:: HOW TO COMPLETE THIS TASK ::
Copy out each line of the data that contains "Peña".

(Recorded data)

== Segment start ==

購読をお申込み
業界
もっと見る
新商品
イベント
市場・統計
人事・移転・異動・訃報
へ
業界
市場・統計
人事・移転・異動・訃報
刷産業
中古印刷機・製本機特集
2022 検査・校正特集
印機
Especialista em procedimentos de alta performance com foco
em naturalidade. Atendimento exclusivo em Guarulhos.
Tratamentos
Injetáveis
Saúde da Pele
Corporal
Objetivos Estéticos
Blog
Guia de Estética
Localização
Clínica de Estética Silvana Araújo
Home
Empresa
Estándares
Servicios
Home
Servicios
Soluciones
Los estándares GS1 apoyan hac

== Segment end ==
== Segment start ==

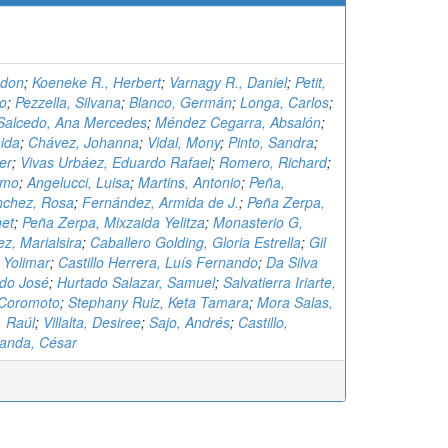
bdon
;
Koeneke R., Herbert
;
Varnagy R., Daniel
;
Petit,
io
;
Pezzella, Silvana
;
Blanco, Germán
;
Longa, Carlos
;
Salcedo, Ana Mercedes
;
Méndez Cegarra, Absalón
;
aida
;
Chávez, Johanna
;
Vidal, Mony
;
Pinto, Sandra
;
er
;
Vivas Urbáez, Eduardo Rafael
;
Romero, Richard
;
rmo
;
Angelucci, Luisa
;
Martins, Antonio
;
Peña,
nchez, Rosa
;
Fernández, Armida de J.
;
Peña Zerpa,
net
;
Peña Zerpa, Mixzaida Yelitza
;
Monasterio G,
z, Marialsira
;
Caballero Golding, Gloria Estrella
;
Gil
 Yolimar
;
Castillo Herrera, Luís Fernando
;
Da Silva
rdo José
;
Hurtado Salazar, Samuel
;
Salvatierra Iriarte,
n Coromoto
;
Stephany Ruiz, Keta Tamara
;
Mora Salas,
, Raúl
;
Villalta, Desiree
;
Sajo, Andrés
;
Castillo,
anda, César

== Segment end ==

:: YOUR RESPONSE ::
Peña,
Peña Zerpa,
Peña Zerpa, Mixzaida Yelitza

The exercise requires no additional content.